====== Source data

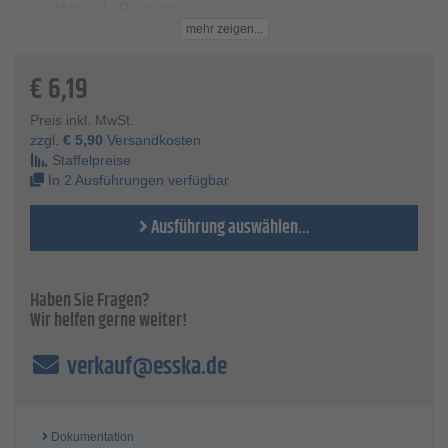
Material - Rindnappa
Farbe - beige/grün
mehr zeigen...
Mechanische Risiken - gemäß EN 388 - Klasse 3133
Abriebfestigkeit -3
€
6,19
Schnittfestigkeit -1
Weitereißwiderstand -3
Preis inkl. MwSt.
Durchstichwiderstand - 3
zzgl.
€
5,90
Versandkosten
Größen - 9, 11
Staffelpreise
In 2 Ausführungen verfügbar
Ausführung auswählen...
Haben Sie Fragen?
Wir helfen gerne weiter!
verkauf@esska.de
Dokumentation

============
====== Source data

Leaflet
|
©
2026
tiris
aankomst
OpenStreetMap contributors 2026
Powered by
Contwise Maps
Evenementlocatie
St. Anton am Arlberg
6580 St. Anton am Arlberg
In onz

============
====== Source data

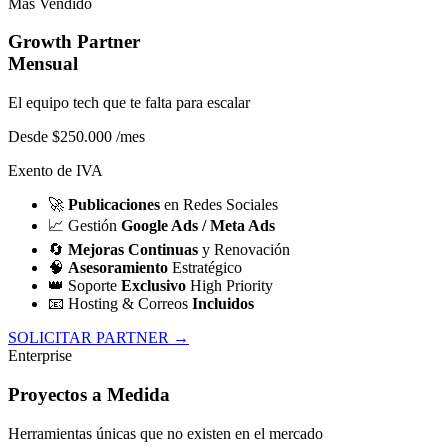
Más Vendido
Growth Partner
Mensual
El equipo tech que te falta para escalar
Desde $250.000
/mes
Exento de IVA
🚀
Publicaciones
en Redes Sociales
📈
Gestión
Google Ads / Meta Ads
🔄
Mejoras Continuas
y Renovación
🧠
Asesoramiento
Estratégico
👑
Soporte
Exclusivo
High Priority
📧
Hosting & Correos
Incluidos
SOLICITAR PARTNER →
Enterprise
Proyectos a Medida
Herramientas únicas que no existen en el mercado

============

§ **Exercise description**
Could you state how many lines of the data include the word "Anton"? Only the number is needed.

§ **Answer for this exercise**
2